Old Pipes Crumble in Rural California
Bertha Mae Beavers remembers hearing stories as a child about the promises of California, a place so rich with jobs and opportunity that money, she was told, “grew on trees.” So in the summer of 1946, she said goodbye to her family of sharecroppers in Oklahoma and set out for a piece of it. For decades she labored in the Central Valley’s vast cotton and grape fields, where eventually her children joined her. Looking back, Beavers, who turned 90 this year, has sometimes wondered why she left home at all. It was all the same trouble, she said.
Amid a vast migration during the early 20th century, tens of thousands of black people like Beavers came to California’s farm country from far-off states in the Cotton Belt and the Dust Bowl. And as in other parts of the United States, black migrants were met with Jim Crow-style racism: “Whites Only” signs, curfews and discriminatory practices by banks.

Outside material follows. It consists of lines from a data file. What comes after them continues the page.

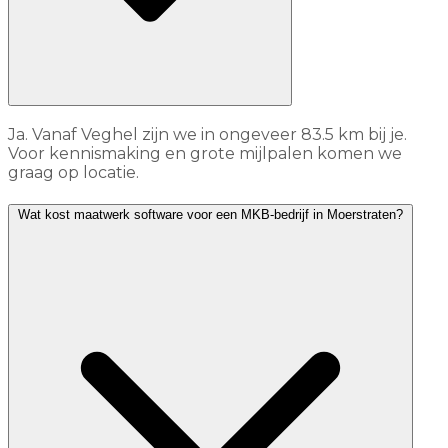
Ja. Vanaf Veghel zijn we in ongeveer 83.5 km bij je.
Voor kennismaking en grote mijlpalen komen we
graag op locatie.
Wat kost maatwerk software voor een MKB-bedrijf in Moerstraten?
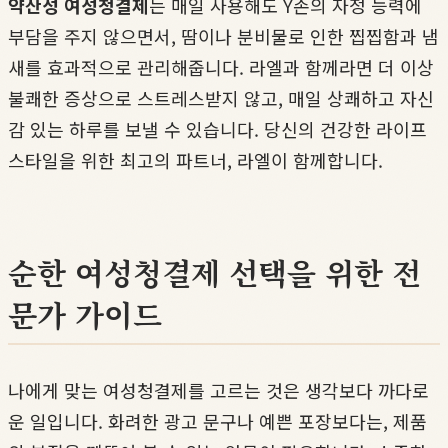
약산성 여성청결제
는 매일 사용해도 Y존의 자정 능력에
부담을 주지 않으면서, 땀이나 분비물로 인한 찝찝함과 냄
새를 효과적으로 관리해줍니다. 라엘과 함께라면 더 이상
불쾌한 증상으로 스트레스받지 않고, 매일 상쾌하고 자신
감 있는 하루를 보낼 수 있습니다. 당신의 건강한 라이프
스타일을 위한 최고의 파트너, 라엘이 함께합니다.
순한 여성청결제 선택을 위한 전
문가 가이드
나에게 맞는 여성청결제를 고르는 것은 생각보다 까다로
운 일입니다. 화려한 광고 문구나 예쁜 포장보다는, 제품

Often, the only places black families could settle were on arid acres on the outskirts of cultivated farmland — places like Teviston, the all-black colony where Beavers raised 12 children in “a two-bedroom shack” with no bathrooms or running water. “When we came out here, there were just about two houses, and the rest were in tents, just tents, and no water, we had no water for years,” Beavers said one recent evening, surrounded by several of her adult children.